Friends I need some help. I am trying to help one of my friend to develop some arguments against Peter Singer’ argument supporting voluntary euthanasia. Here I quote Singer’s arguments:
Why do we consider killing an innocent person to be wrong?
The answer is twofold.
First, killing someone is a violation of their autonomy. But in the case of voluntary euthanasia, a person’s autonomy is not taken away but supported.
Second, killing an innocent person deprives them of the good things in life they would have otherwise experienced. At this juncture, Singer makes an important qualification. He is not an “absolutist” about autonomy. If a healthy young person is lovesick or depressed, they may temporarily feel that life is not worth living. However, there is much reason to suspect these feelings will pass.
Any arguments to refute it?
From the Summa Theologica of St Thomas Aquinas, Part II-II, Q. 64, art. 5 ‘Whether it is lawful to kill oneself?’
Objection 1. It would seem lawful for a man to kill himself. For murder is a sin in so far as it is contrary to justice. But no man can do an injustice to himself, as is proved in Ethic. v, 11. Therefore no man sins by killing himself.
Objection 3. Further, it is lawful for a man to suffer spontaneously a lesser danger that he may avoid a greater: thus it is lawful for a man to cut off a decayed limb even from himself, that he may save his whole body. Now sometimes a man, by killing himself, avoids a greater evil, for example an unhappy life, or the shame of sin. Therefore a man may kill himself.
On the contrary, Augustine says (De Civ. Dei i, 20): “Hence it follows that the words ‘Thou shalt not kill’ refer to the killing of a man–not another man; therefore, not even thyself. For he who kills himself, kills nothing else than a man.”
I answer that, It is altogether unlawful to kill oneself, for three reasons. First, because everything naturally loves itself, the result being that everything naturally keeps itself in being, and resists corruptions so far as it can. Wherefore suicide is contrary to the inclination of nature, and to charity whereby every man should love himself. Hence suicide is always a mortal sin, as being contrary to the natural law and to charity.
Secondly, because every part, as such, belongs to the whole. Now every man is part of the community, and so, as such, he belongs to the community. Hence by killing himself he injures the community, as the Philosopher declares (Ethic. v, 11).
Thirdly, because life is God’s gift to man, and is subject to His power, Who kills and makes to live. Hence whoever takes his own life, sins against God, even as he who kills another’s slave, sins against that slave’s master, and as he who usurps to himself judgment of a matter not entrusted to him.
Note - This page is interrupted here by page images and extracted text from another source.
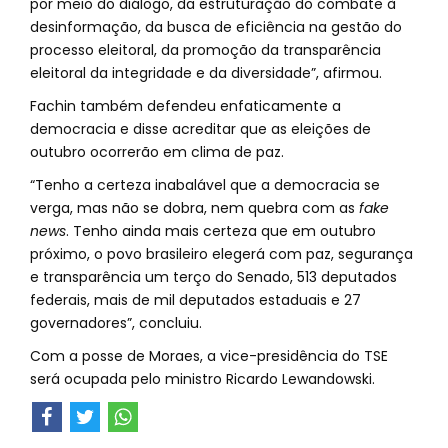
por meio do diálogo, da estruturação do combate à
desinformação, da busca de eficiência na gestão do
processo eleitoral, da promoção da transparência
eleitoral da integridade e da diversidade”, afirmou.
Fachin também defendeu enfaticamente a
democracia e disse acreditar que as eleições de
outubro ocorrerão em clima de paz.
“Tenho a certeza inabalável que a democracia se
verga, mas não se dobra, nem quebra com as
fake
news
. Tenho ainda mais certeza que em outubro
próximo, o povo brasileiro elegerá com paz, segurança
e transparência um terço do Senado, 513 deputados
federais, mais de mil deputados estaduais e 27
governadores”, concluiu.
Com a posse de Moraes, a vice-presidência do TSE
será ocupada pelo ministro Ricardo Lewandowski.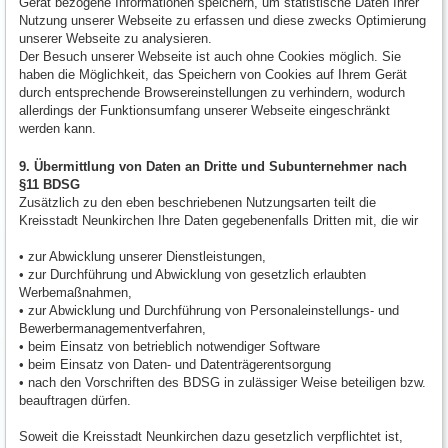
Gerät bezogene Informationen speichern, um statistische Daten Ihrer
Nutzung unserer Webseite zu erfassen und diese zwecks Optimierung
unserer Webseite zu analysieren.
Der Besuch unserer Webseite ist auch ohne Cookies möglich. Sie
haben die Möglichkeit, das Speichern von Cookies auf Ihrem Gerät
durch entsprechende Browsereinstellungen zu verhindern, wodurch
allerdings der Funktionsumfang unserer Webseite eingeschränkt
werden kann.
9. Übermittlung von Daten an Dritte und Subunternehmer nach
§11 BDSG
Zusätzlich zu den eben beschriebenen Nutzungsarten teilt die
Kreisstadt Neunkirchen Ihre Daten gegebenenfalls Dritten mit, die wir
• zur Abwicklung unserer Dienstleistungen,
• zur Durchführung und Abwicklung von gesetzlich erlaubten
Werbemaßnahmen,
• zur Abwicklung und Durchführung von Personaleinstellungs- und
Bewerbermanagementverfahren,
• beim Einsatz von betrieblich notwendiger Software
• beim Einsatz von Daten- und Datenträgerentsorgung
• nach den Vorschriften des BDSG in zulässiger Weise beteiligen bzw.
beauftragen dürfen.
Soweit die Kreisstadt Neunkirchen dazu gesetzlich verpflichtet ist,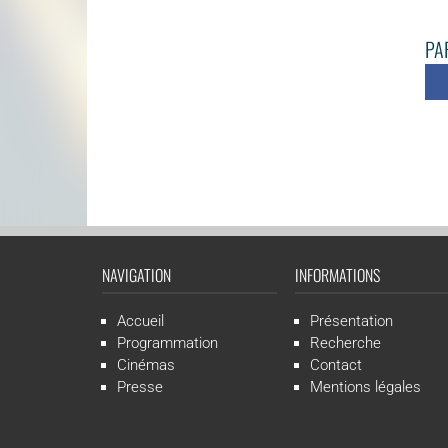
PAR
NAVIGATION
INFORMATIONS
Accueil
Présentation
Programmation
Recherche
Cinémas
Contact
Presse
Mentions légales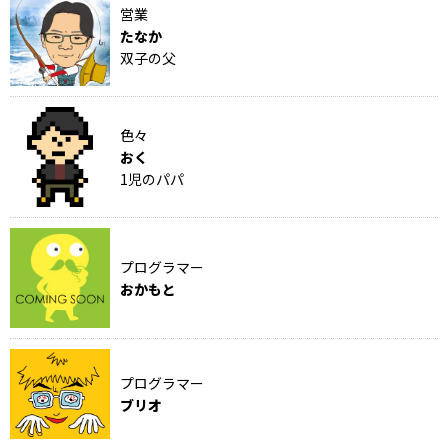
営業
たなか
双子の父
色々
おく
1児のパパ
プログラマー
おかもと
プログラマー
ブリオ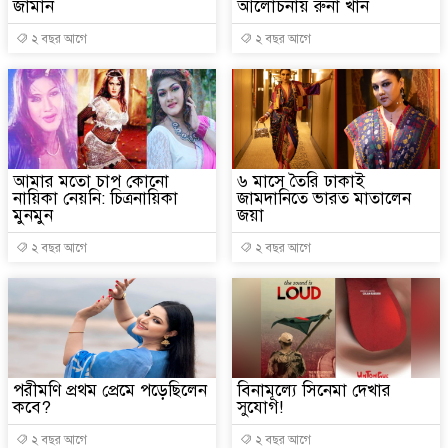
জামান
আলোচনায় রুনা খান
১৫২২ পুলিশ সদস্যকে চাকরিতে 
২ বছর আগে
২ বছর আগে
খিলক্ষেত থানা বিএনপির যুগ্ম আ
দেশের ৬ অঞ্চলে ঝড়ের আভাস
সার্ককে আরও গতিশীল করতে চ
প্রেমের সম্পর্ক ছিন্ন না করা
আমার মতো চাপ কোনো
৬ মাসে তৈরি ঢাকাই
নায়িকা নেয়নি: চিত্রনায়িকা
জামদানিতে ভারত মাতালেন
মুনমুন
জয়া
প্রধানমন্ত্রীর সঙ্গে নবনিযুক্ত নৌ
২ বছর আগে
২ বছর আগে
হামের উপসর্গে আরও ৬ প্রাণহা
অবশেষে পদত্যাগ করলেন ভারতের 
জামায়াত ফেরেশতাদের দল নয়,
পরীমণি প্রথম প্রেমে পড়েছিলেন
বিনামূল্যে সিনেমা দেখার
কবে?
সুযোগ!
২ বছর আগে
২ বছর আগে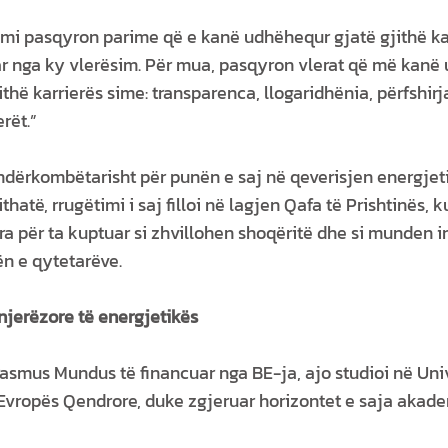
imi pasqyron parime që e kanë udhëhequr gjatë gjithë kar
r nga ky vlerësim. Për mua, pasqyron vlerat që më kanë
thë karrierës sime: transparenca, llogaridhënia, përfshirja
rët.”
 ndërkombëtarisht për punën e saj në qeverisjen energjeti
atë, rrugëtimi i saj filloi në lagjen Qafa të Prishtinës, k
a për ta kuptuar si zhvillohen shoqëritë dhe si munden i
ën e qytetarëve.
 njerëzore të energjetikës
asmus Mundus të financuar nga BE-ja, ajo studioi në Univ
 Evropës Qendrore, duke zgjeruar horizontet e saja akad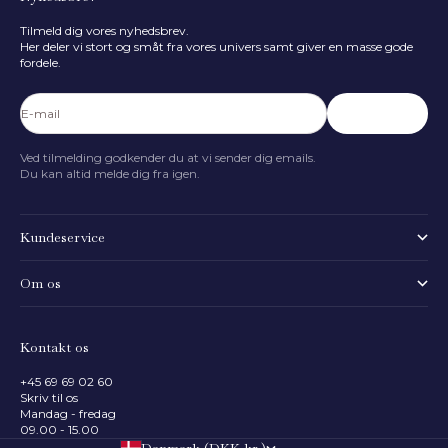
Hvad er barnets højde?
Tilmeld dig vores nyhedsbrev.
80
cm
Her deler vi stort og småt fra vores univers samt giver en masse gode
fordele.
50 cm
116 cm
FIND STØRRELSE
E-mail
Abonnér
Ved tilmelding godkender du at vi sender dig emails.
Du kan altid melde dig fra igen.
Kundeservice
Om os
Kontakt os
+45 69 69 02 60
Skriv til os
Mandag - fredag
09.00 - 15.00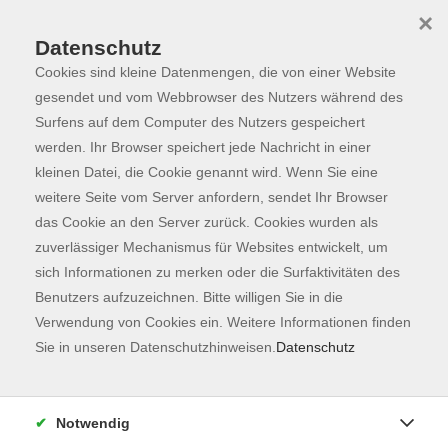
×
Datenschutz
Cookies sind kleine Datenmengen, die von einer Website
Skip to main content
You are here:
Programm
gesendet und vom Webbrowser des Nutzers während des
Surfens auf dem Computer des Nutzers gespeichert
werden. Ihr Browser speichert jede Nachricht in einer
kleinen Datei, die Cookie genannt wird. Wenn Sie eine
weitere Seite vom Server anfordern, sendet Ihr Browser
das Cookie an den Server zurück. Cookies wurden als
zuverlässiger Mechanismus für Websites entwickelt, um
sich Informationen zu merken oder die Surfaktivitäten des
Benutzers aufzuzeichnen. Bitte willigen Sie in die
Sie sind hier:
Verwendung von Cookies ein. Weitere Informationen finden
Sie in unseren Datenschutzhinweisen.
Datenschutz
NEU: Natur erleben - mit allen Sinnen
Notwendig
Im Rahmen des Projekts CommuniTree Freising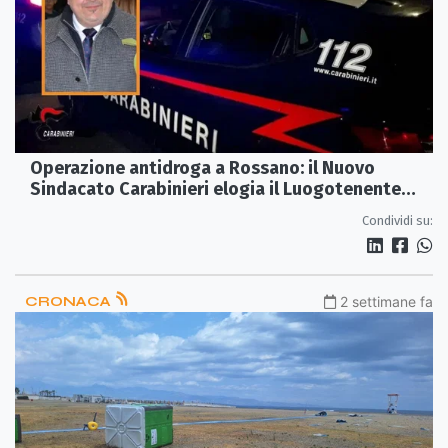
Operazione antidroga a Rossano: il Nuovo
Sindacato Carabinieri elogia il Luogotenente
Merlo e chiede il "Gruppo" per Corigliano-
Condividi su:
Rossano
CRONACA
2 settimane fa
For it belongs to God alone to pronounce sentence of death and life, according to Deuteronomy 32:39, “I will kill and I will make to live.”
Reply to Objection 1. Murder is a sin, not only because it is contrary to justice, but also because it is opposed to charity which a man should have towards himself: in this respect suicide is a sin in relation to oneself. On relation to the community and to God, it is sinful, by reason also of its opposition to justice.
Reply to Objection 3. Man is made master of himself through his free-will: wherefore he can lawfully dispose of himself as to those matters which pertain to this life which is ruled by man’s free-will. But the passage from this life to another and happier one is subject not to man’s free-will but to the power of God. Hence it is not lawful for man to take his own life that he may pass to a happier life, nor that he may escape any unhappiness whatsoever of the present life, because the ultimate and most fearsome evil of this life is death, as the Philosopher states (Ethic. iii, 6). Therefore to bring death upon oneself in order to escape the other afflictions of this life, is to adopt a greater evil in order to avoid a lesser…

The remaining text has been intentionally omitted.